### DATA FOR THIS EXERCISE

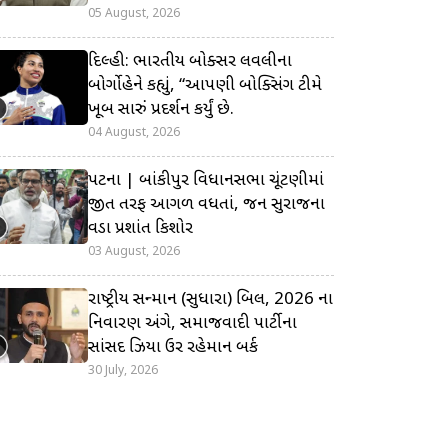
05 August, 2026
દિલ્હી: ભારતીય બોક્સર લવલીના
બોર્ગોહેને કહ્યું, “આપણી બોક્સિંગ ટીમે
ખૂબ સારું પ્રદર્શન કર્યું છે.
04 August, 2026
પટના | બાંકીપુર વિધાનસભા ચૂંટણીમાં
જીત તરફ આગળ વધતાં, જન સુરાજના
વડા પ્રશાંત કિશોર
03 August, 2026
રાષ્ટ્રીય સન્માન (સુધારા) બિલ, 2026 ના
નિવારણ અંગે, સમાજવાદી પાર્ટીના
સાંસદ ઝિયા ઉર રહેમાન બર્ક
30 July, 2026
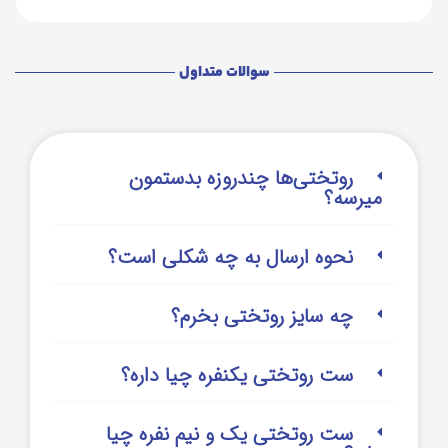
سوالات متداول
روتختی‌‌ها چندروزه بدستمون
میرسه؟
نحوه ارسال به چه شکلی است؟
چه سایز روتختی بخرم؟
ست روتختی یکنفره چیا داره؟
ست روتختی یک و نیم نفره چیا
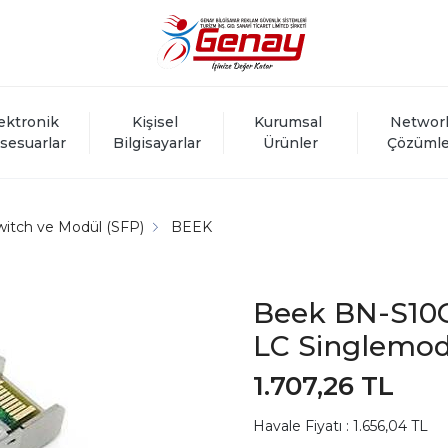
ektronik 
Kişisel 
Kurumsal 
Networ
sesuarlar
Bilgisayarlar
Ürünler
Çözümle
witch ve Modül (SFP)
BEEK
Beek BN-S10
LC Singlemod
1.707,26 TL
Havale Fiyatı : 1.656,04 TL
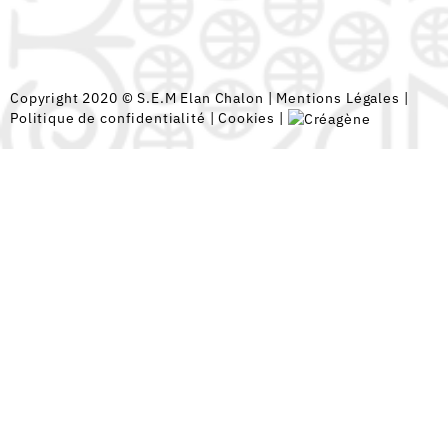
Copyright 2020 © S.E.M Elan Chalon |
Mentions Légales
|
Politique de confidentialité
|
Cookies
|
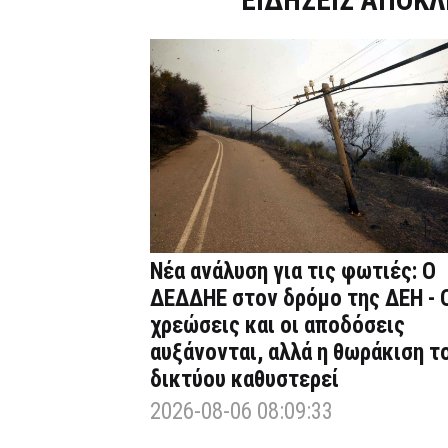
Νέα ανάλυση για τις φωτιές: Ο
ΔΕΔΔΗΕ στον δρόμο της ΔΕΗ - 
χρεώσεις και οι αποδόσεις
αυξάνονται, αλλά η θωράκιση τ
δικτύου καθυστερεί
2026-08-06 08:09:33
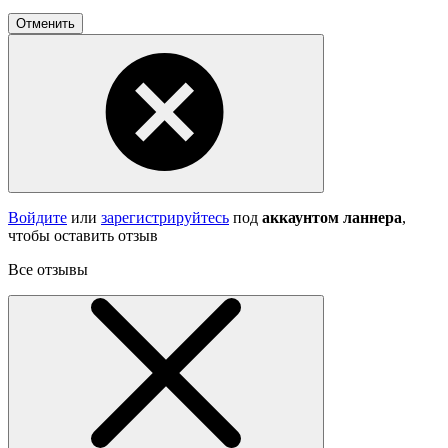
Отменить
Войдите
или
зарегистрируйтесь
под
аккаунтом ланнера
,
чтобы оставить отзыв
Все отзывы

######

**EXERCISE OBJECTIVE**
Note each line above that holds "August", then copy all of them.

**OUTPUT FOR THIS EXERCISE**
05 August, 2026
04 August, 2026
03 August, 2026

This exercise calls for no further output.